Ibverbs Error Codes
CQ errors
Completion objects associated to work requests can report errors. The error code is contained in the ibv_wc_status field of struct ibv_wc and is printed by NetIO-next. All possible error codes can be found in ibverbs header verbs.h and a description taken from RDMAmojo website is reported below.
Code |
Name |
Description |
---|---|---|
1 |
IBV_WC_LOC_LEN_ERR |
Local Length Error: this happens if a Work Request that
was posted in a local Send Queue contains a message
that is greater than the maximum message size that is
supported by the RDMA device port that should send the
message or an Atomic operation which its size is
different than 8 bytes was sent.
This also may happen if a Work Request that was posted
in a local Receive Queue isn’t big enough for holding
the incoming message or if the incoming message size
if greater the maximum message size supported by the
RDMA device port that received the message.
|
2 |
IBV_WC_LOC_QP_OP_ERR |
Local QP Operation Error: an internal QP consistency
error was detected while processing this Work
Request: this happens if a Work Request that was
posted in a local Send Queue of a UD QP contains an
Address Handle that is associated with a Protection
Domain to a QP which is associated with a different
Protection Domain or an opcode which isn’t supported
by the transport type of the QP isn’t supported.
|
3 |
IBV_WC_LOC_EEC_OP_ERR |
Local EE Context Operation Error: an internal EE
Context consistency error was detected while processing
this Work Request (unused, relevant only to unsupported
RD QPs or EE Context).
|
4 |
IBV_WC_LOC_PROT_ERR |
Local Protection Error: the locally posted Work
Request’s buffers in the scatter/gather list does
not reference a Memory Region that is valid for the
requested operation.
|
5 |
IBV_WC_WR_FLUSH_ERR |
Work Request Flushed Error: A Work Request was in process or
outstanding when the QP transitioned into the Error State.
|
6 |
IBV_WC_MW_BIND_ERR |
Memory Window Binding Error: A failure happened when tried to
bind a MW to a MR.
|
7 |
IBV_WC_BAD_RESP_ERR |
Bad Response Error: an unexpected transport layer
opcode was returned by the responder.
Relevant for RC QPs.
|
8 |
IBV_WC_LOC_ACCESS_ERR |
Local Access Error: a protection error occurred on a local
data buffer during the processing of a RDMA Write with
Immediate operation sent from the remote node.
Relevant for RC QPs.
|
9 |
IBV_WC_REM_INV_REQ_ERR |
Remote Invalid Request Error: The responder detected
an invalid message on the channel.

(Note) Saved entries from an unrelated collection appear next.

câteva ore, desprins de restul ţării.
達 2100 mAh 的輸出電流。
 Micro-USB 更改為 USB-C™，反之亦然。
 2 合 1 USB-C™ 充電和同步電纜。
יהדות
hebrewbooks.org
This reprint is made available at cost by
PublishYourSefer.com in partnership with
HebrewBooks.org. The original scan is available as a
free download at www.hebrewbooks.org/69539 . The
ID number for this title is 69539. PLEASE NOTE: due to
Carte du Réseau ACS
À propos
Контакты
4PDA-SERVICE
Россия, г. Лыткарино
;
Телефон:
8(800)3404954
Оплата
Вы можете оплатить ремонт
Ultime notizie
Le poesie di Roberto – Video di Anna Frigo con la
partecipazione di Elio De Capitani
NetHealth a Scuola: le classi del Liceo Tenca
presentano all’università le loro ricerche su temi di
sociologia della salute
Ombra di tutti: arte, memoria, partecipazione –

Possible causes
include the operation is not supported by this
receive queue (qp_access_flags in remote
QP wasn’t configured to support this operation),
insufficient buffering to receive a new RDMA or Atomic
Operation request, or the length specified in a RDMA
request is greater than 2^31 bytes. Relevant for RC QPs.
|
10 |
IBV_WC_REM_ACCESS_ERR |
Remote Access Error: a protection error occurred
on a remote data buffer to be read by an RDMA Read,
written by an RDMA Write or accessed by an atomic
operation. This error is reported only on
RDMA operations or atomic operations.
Relevant for RC QPs.
|
11 |
IBV_WC_REM_OP_ERR |
Remote Operation Error: the operation could not
be completed successfully by the responder.

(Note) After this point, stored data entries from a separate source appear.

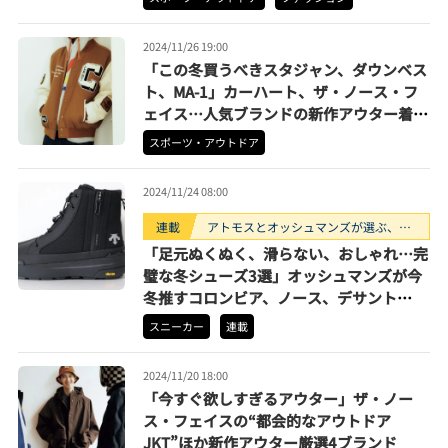
2024/11/26 19:00
「この冬買うべきスタジャン、ダウンベス
ト、MA-1」カーハート、ザ・ノース・フ
ェイス…人気ブランドの新作アウター着こ
なし解説
スポーツ・アウトドア
2024/11/24 08:00
連載
アトモスとオッシュマンズが選ぶ、買
うべきスニーカー3選。
「足元ぬくぬく、滑らない、おしゃれ…完
璧な冬シューズ3選」オッシュマンズが今
冬推すコロンビア、ノース、デサント
の“タフなやつ”【2024年12月に買うべき
スニーカー
連載
モデル】
2024/11/20 18:00
「今すぐ欲しすぎるアウター」ザ・ノー
ス・フェイスの“都会的なアウトドア
JKT”ほか新作アウター厳選4ブランド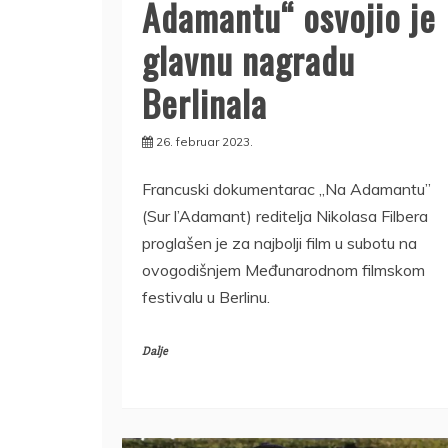
Adamantu“ osvojio je
glavnu nagradu
Berlinala
26. februar 2023.
Francuski dokumentarac „Na Adamantu”
(Sur l’Adamant) reditelja Nikolasa Filbera
proglašen je za najbolji film u subotu na
ovogodišnjem Međunarodnom filmskom
festivalu u Berlinu.
Dalje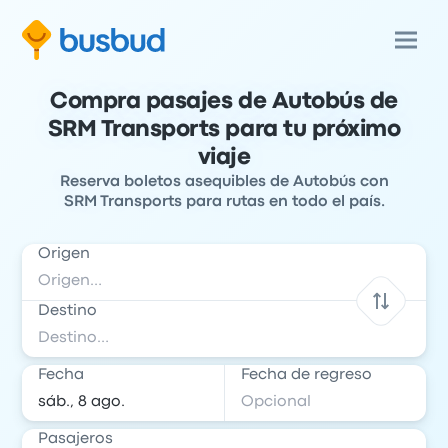
Compra pasajes de Autobús de
SRM Transports para tu próximo
viaje
Reserva boletos asequibles de Autobús con
SRM Transports para rutas en todo el país.
Origen
Destino
Fecha
Fecha de regreso
Pasajeros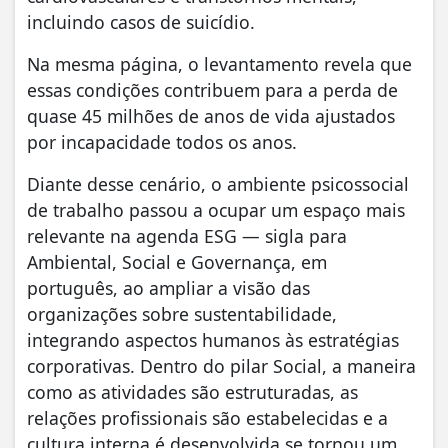
incluindo casos de suicídio.
Na mesma página, o levantamento revela que
essas condições contribuem para a perda de
quase 45 milhões de anos de vida ajustados
por incapacidade todos os anos.
Diante desse cenário, o ambiente psicossocial
de trabalho passou a ocupar um espaço mais
relevante na agenda ESG — sigla para
Ambiental, Social e Governança, em
português, ao ampliar a visão das
organizações sobre sustentabilidade,
integrando aspectos humanos às estratégias
corporativas. Dentro do pilar Social, a maneira
como as atividades são estruturadas, as
relações profissionais são estabelecidas e a
cultura interna é desenvolvida se tornou um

Possible causes include a responder QP related error
that prevented the responder from completing the
request or a malformed WQE on the Receive Queue.
Relevant for RC QPs.
|
12 |
IBV_WC_RETRY_EXC_ERR |
Transport Retry Counter Exceeded: The local
transport timeout retry counter was exceeded
while trying to send this message.
This means that the remote side didn’t send
any Ack or Nack. If this happens when sending
the first message, usually this mean that the
connection attributes are wrong or the remote
side isn’t in a state that it can respond to messages.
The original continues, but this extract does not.